Eurovision-2017 in Kyiv (screenshot from RFE/RL video)
New Eurovision rules to prevent Russia-style political provocations

The European Broadcasting Union (EBU), the organizer of the Eurovision international song contest, is going to change the rules of the contest to prohibit countries sending participants who might be banned from entering the host country according to its national legislation, the top Eurovision site Esctoday reported. However, this information has not yet appeared on EBU’s official site.

Esctoday wrote that after Lisbon was selected as the city hosting Eurovision 2018 on 8, 10 and 12 May, the EBU began to inform national broadcasters of the rule changes. According to the site, the rule modifications were approved during an EBU meeting in June following discussions on the “undesirable incidents” which took place during the Eurovision contest 2017 in Kyiv, when the Ukrainian security service prohibited Russia’s Eurovision contestant Yulia Samoilova from entering the country for a performance in occupied Crimea, which is prohibited by Ukraine’s national law. In response, Russia withdrew from the contest and did not broadcast it inside the country. A small part of the modifications has been made public by the German national broadcaster ARD.

“Political propaganda” is prohibited

The EBU stressed that Eurovision is a non-political event and that  “any form of political propaganda during the event or any political content included in the songs” is to be prohibited.
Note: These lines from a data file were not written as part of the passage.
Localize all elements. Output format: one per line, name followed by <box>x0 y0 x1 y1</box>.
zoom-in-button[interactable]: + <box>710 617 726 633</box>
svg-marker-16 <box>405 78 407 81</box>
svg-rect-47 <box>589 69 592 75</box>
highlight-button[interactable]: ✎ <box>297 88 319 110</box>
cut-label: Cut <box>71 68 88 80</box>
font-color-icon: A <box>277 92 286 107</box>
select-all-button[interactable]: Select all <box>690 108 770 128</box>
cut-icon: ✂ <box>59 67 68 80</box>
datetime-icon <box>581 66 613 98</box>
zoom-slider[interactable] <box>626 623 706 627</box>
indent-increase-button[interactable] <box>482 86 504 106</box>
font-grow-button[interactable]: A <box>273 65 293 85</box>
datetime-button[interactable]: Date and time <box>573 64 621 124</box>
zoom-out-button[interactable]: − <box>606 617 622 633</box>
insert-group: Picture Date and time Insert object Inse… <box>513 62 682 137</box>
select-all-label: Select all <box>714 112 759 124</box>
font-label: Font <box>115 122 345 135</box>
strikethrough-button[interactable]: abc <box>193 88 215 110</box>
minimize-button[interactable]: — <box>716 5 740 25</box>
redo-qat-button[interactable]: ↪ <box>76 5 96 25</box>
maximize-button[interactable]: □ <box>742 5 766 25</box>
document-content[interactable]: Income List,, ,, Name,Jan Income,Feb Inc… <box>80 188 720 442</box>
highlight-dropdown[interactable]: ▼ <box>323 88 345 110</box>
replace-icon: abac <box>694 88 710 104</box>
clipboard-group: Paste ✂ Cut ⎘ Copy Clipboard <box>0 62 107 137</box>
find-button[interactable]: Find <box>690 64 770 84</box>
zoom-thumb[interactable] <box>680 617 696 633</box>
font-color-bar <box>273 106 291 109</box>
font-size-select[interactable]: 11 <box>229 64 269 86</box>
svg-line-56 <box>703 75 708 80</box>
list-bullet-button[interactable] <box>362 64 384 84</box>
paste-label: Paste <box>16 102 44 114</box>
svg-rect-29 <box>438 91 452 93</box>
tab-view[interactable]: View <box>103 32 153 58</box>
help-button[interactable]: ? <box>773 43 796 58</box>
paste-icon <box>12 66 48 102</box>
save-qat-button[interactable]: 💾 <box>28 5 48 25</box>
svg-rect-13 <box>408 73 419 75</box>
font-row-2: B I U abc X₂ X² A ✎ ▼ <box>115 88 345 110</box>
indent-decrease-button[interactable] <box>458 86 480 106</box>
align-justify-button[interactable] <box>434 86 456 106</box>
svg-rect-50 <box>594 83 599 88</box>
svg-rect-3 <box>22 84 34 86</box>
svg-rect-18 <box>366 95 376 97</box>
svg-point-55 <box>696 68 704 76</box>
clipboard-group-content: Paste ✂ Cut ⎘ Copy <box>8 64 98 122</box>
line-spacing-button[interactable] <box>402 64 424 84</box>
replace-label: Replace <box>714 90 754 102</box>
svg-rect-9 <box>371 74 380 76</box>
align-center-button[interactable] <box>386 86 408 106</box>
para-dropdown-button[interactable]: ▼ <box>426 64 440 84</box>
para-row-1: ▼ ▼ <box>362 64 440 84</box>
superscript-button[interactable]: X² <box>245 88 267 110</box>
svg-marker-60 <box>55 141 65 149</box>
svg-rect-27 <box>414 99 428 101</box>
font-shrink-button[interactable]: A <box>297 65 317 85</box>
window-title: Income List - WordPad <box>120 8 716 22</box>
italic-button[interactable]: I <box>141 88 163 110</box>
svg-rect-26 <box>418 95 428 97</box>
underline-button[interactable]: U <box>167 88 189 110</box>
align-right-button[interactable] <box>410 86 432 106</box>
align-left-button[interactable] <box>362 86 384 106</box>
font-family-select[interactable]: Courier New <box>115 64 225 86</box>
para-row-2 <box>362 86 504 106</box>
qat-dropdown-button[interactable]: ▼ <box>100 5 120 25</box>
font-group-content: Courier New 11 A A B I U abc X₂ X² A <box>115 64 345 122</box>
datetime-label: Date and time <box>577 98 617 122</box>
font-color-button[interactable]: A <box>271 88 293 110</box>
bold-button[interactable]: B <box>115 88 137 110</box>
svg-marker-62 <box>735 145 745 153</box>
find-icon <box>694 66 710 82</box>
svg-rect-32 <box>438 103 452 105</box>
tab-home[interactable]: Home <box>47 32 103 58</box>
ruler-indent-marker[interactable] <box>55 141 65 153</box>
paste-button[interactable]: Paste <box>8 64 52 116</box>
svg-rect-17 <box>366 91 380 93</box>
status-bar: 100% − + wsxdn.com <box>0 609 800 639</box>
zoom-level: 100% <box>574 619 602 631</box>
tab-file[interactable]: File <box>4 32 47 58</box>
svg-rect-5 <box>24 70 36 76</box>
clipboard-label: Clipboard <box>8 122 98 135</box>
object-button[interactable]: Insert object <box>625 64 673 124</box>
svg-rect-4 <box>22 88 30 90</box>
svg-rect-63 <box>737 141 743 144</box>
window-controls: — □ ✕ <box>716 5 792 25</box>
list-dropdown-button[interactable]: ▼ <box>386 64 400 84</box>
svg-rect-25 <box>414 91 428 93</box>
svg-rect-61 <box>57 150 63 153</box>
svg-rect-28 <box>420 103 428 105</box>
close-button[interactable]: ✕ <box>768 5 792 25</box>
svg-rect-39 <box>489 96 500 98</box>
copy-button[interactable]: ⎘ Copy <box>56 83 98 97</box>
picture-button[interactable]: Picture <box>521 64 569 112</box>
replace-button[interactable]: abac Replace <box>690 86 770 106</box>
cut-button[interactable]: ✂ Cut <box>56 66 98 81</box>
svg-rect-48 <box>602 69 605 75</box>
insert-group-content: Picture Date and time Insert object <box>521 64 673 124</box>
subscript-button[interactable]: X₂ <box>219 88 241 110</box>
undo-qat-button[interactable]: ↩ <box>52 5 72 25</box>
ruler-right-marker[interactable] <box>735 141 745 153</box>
This is likely a reference to Ukraine’s Eurovision contestant Jamala, whose performance “1944” about Stalin’s deportation of her ancestors, the Crimean Tatars, from their native Crimea during WWII won 1st place in 2016, but sparked discussions about the hidden political connotations to today’s plight of the Crimean Tatars in occupied Crimea.

Jamala performs a renewed version of her winning “1944” during the Eurovision contest in Kyiv:

Countries not to send delegates prohibited from entering host country

ESCToday notes that Ukraine’s ban of Russia’s Eurovision participant Yulia Samoilova was the most unpleasant issue that happened during the contest and that to prevent such incidents in the future, delegations are not to be composed of people under any restrictions on entering the corresponding host country.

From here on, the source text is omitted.